Cheapest VPS for Ollama in 2026 — clawdVPS

Finding the cheapest server for Ollama isn't just about the monthly price. A server that's €2/mo cheaper but 3× slower costs you more in productivity. We tested five providers over 30 days with identical workloads on Qwen 2.5 7B (Q4_K_M).

The Real Cost Comparison

Provider	Plan	RAM	Price	TPS*	Setup
Hetzner CX22	2 vCPU	4 GB	€5.89/mo	2–3 (3B only)	Easy
Hetzner CX32	4 vCPU	8 GB	€6.80/mo	8–12 (7B)	Easy
Contabo VPS S	4 vCPU	6 GB	$5.99/mo	~4 (3B)	Medium
DigitalOcean	2 vCPU	4 GB	$24/mo	2–3 (3B)	Easiest
Vultr Cloud	2 vCPU	2 GB	$12/mo	—	Medium

*TPS = tokens/second on Qwen 2.5 Q4_K_M, CPU inference, 2,048 token context

🔓

Read the full guide — free

Enter your email to unlock this guide and all future ones. No spam, one click to unsubscribe.
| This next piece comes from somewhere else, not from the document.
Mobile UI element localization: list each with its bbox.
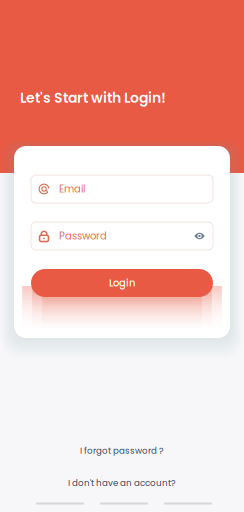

Free forever. No credit card. Unsubscribe any time.

Winner by Use Case

Best overall value

Hetzner CX32 — €6.80/mo

8 GB RAM handles Qwen 2.5 7B Q4 comfortably at 8–12 tok/s. The Goldilocks zone: slow enough to be cheap, fast enough for real work. This is where most people should start.

Best for learning

Hetzner CX22 — €5.89/mo

Runs 3B models (Phi-3 Mini, Qwen 2.5 3B) at 2–3 tok/s. Fast enough for a playground. Save €0.91/month vs competitors at this tier.

Avoid

Vultr Cloud — $12/mo

Only 2 GB RAM — too little for even 3B models reliably. Either go cheaper (Hetzner) or more powerful. Nothing in between justifies this price.

Best if you need SLA

DigitalOcean — $24/mo

99.95% uptime SLA vs Hetzner's 99%. Best docs, fastest support. Worth 3× the cost only if downtime has a real dollar cost.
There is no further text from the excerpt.